## Try it
Using the data below, return the stretch from the line that contains "Nome do curso" through the line that contains "Статистика сайта", both included, exactly as it stands and nothing beyond it.

━━━━━ Records for the exercise

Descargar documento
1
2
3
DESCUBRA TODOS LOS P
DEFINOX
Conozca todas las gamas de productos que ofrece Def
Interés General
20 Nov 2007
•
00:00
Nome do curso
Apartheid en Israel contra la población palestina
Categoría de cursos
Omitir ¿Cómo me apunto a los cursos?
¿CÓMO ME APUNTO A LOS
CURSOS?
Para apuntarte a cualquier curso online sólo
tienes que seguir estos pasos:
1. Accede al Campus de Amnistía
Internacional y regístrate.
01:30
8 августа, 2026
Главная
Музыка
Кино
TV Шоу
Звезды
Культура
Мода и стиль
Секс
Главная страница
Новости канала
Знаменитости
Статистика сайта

━━━━━━━━━━
━━━━━ Records for the exercise

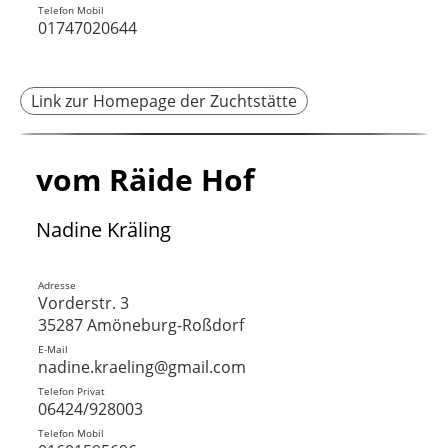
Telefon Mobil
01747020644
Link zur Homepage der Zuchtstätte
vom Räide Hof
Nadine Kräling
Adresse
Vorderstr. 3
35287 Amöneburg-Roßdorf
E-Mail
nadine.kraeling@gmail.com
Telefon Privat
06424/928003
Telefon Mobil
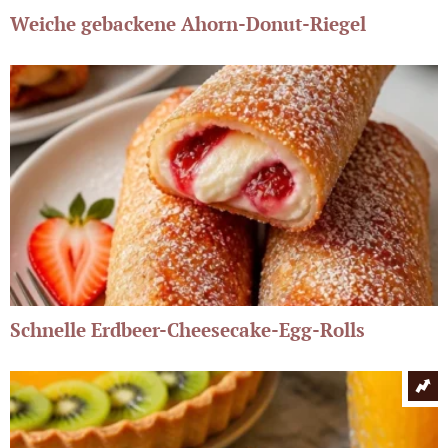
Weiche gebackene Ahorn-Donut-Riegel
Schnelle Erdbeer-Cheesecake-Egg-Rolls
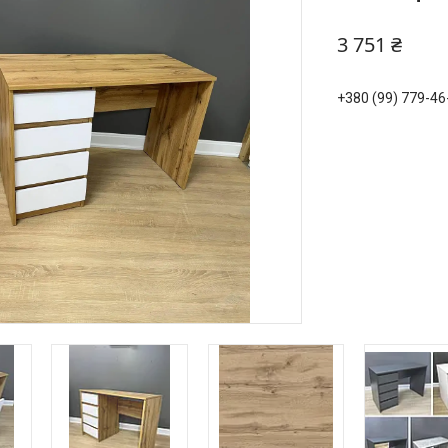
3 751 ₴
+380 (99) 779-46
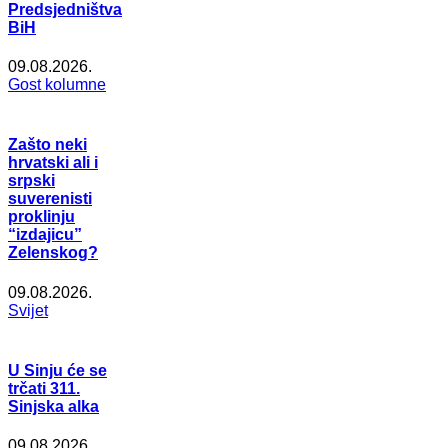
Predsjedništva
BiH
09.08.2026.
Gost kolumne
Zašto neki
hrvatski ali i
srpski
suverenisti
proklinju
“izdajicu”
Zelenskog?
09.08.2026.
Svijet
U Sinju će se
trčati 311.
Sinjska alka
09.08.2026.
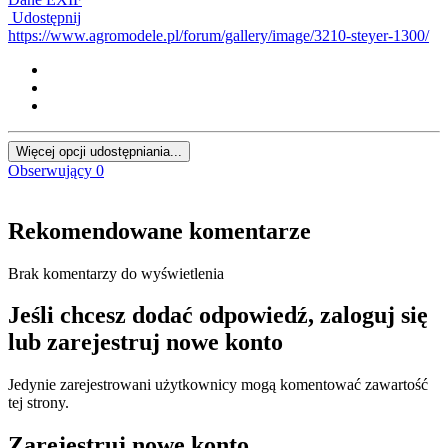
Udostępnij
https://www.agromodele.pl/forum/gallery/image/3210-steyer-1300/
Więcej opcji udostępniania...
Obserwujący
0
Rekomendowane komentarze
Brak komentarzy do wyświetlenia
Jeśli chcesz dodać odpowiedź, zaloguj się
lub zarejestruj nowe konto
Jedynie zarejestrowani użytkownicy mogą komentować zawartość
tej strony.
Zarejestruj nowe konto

━━━━━━━━━━
━━━━━ Records for the exercise

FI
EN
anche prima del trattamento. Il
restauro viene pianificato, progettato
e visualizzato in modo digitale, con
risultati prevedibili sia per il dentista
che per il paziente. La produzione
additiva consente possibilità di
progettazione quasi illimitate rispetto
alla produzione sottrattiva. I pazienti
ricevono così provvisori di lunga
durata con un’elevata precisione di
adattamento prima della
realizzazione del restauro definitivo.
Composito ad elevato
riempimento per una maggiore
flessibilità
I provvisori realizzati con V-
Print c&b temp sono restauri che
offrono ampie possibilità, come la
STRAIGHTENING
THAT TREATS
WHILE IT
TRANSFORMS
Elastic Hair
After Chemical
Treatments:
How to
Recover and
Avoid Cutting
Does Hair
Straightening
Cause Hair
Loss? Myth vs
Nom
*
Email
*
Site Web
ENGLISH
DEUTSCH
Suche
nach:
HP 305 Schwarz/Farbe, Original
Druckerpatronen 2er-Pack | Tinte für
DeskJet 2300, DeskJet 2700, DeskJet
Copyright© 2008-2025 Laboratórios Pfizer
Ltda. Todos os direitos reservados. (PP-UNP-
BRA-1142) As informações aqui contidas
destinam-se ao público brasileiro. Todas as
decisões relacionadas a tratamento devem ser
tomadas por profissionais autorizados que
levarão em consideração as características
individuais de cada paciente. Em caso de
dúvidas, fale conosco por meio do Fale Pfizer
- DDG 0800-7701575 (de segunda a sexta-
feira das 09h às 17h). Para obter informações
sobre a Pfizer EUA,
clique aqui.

━━━━━━━━━━

## Answer to this exercise
Nome do curso
Apartheid en Israel contra la población palestina
Categoría de cursos
Omitir ¿Cómo me apunto a los cursos?
¿CÓMO ME APUNTO A LOS
CURSOS?
Para apuntarte a cualquier curso online sólo
tienes que seguir estos pasos:
1. Accede al Campus de Amnistía
Internacional y regístrate.
01:30
8 августа, 2026
Главная
Музыка
Кино
TV Шоу
Звезды
Культура
Мода и стиль
Секс
Главная страница
Новости канала
Знаменитости
Статистика сайта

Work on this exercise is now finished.